For most investment accounts, you’ll need to have a reasonable amount of cash ready to play with. Now the exact numerical value is dependent on a lot of factors, so we won’t give you a magic number to meet, but unless you’re looking to micro invest, you’re probably going to want to have an amount with more than two digits.
Select a management company
This is the exciting part because it’s kind of like dating. You know what you value, what you want your financial future to look like, you’re prepared to make the leap, and now you’re looking for the right partner to support you and help you grow in the right direction.
Choosing the right management company typically comes down to a few things. Reputation and creditability, personality and connection, and the ability to clearly communicate how they can help you succeed. You don’t want to go into business with the first management company that crosses your path simply because they were the first. Do your research, ask the tough questions, and read their customer testimonials to figure out if the company is really a good fit for you. Also, do not feel bad if you want to shop around a little bit. Some companies may offer you things you didn’t even know you wanted, like a “no asset minimum policy”, or the ability to start impact investing.
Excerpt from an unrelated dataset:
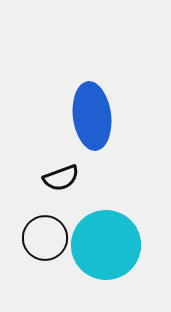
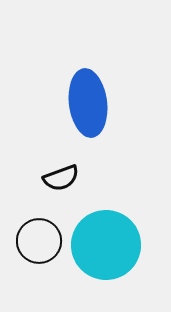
blue ellipse: moved 4 px left, 13 px up
black circle: moved 6 px left, 3 px down
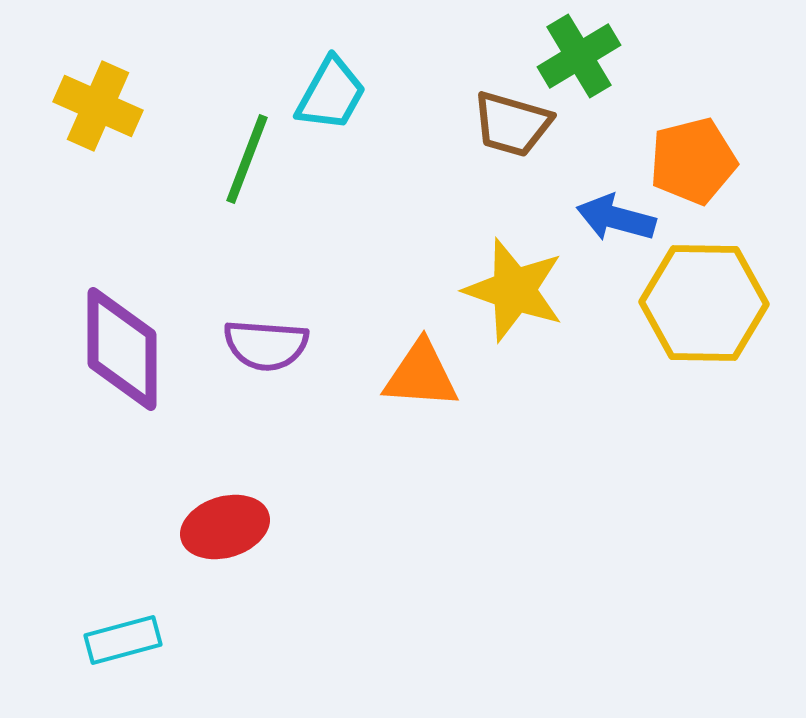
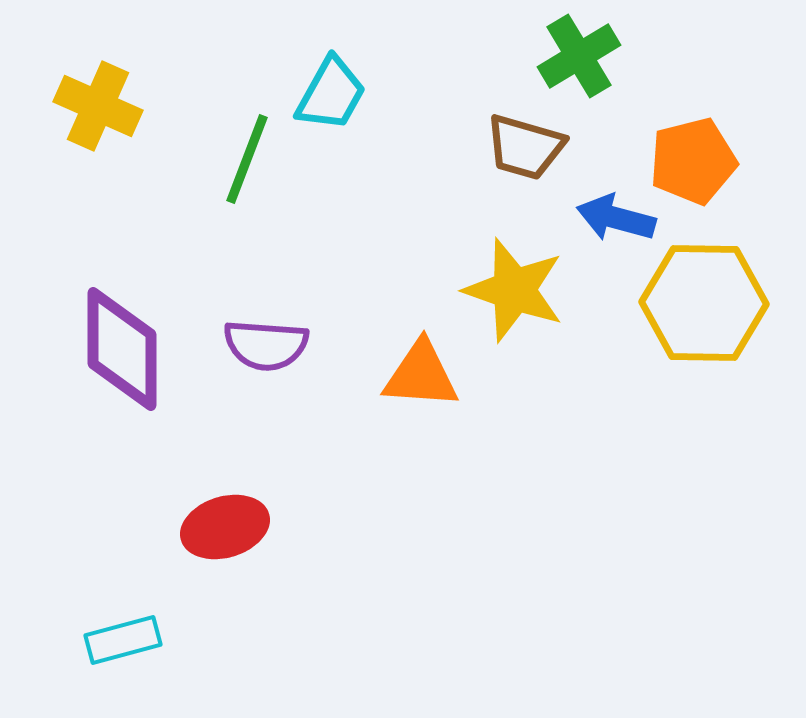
brown trapezoid: moved 13 px right, 23 px down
Open your investment account!
Depending on who you choose to invest with, this might take a little bit. Sure there will be some forms that need your signature, and maybe a few follow-up meetings, but after you’ve dotted your i’s and crosses your t’s you can relax! You’ve done everything you need to do to let your hard-earned money work for you, rather than letting it collect dust bunnies under your mattress.
Hopefully, this breakdown helped clarify that starting to invest isn’t as scary as it sounds and depending on the management company you choose it can take as little as 5 minutes to get started. Plus, you’d be able to say you completed your New Years’ resolution two weeks into the year, and we think that’s pretty awesome.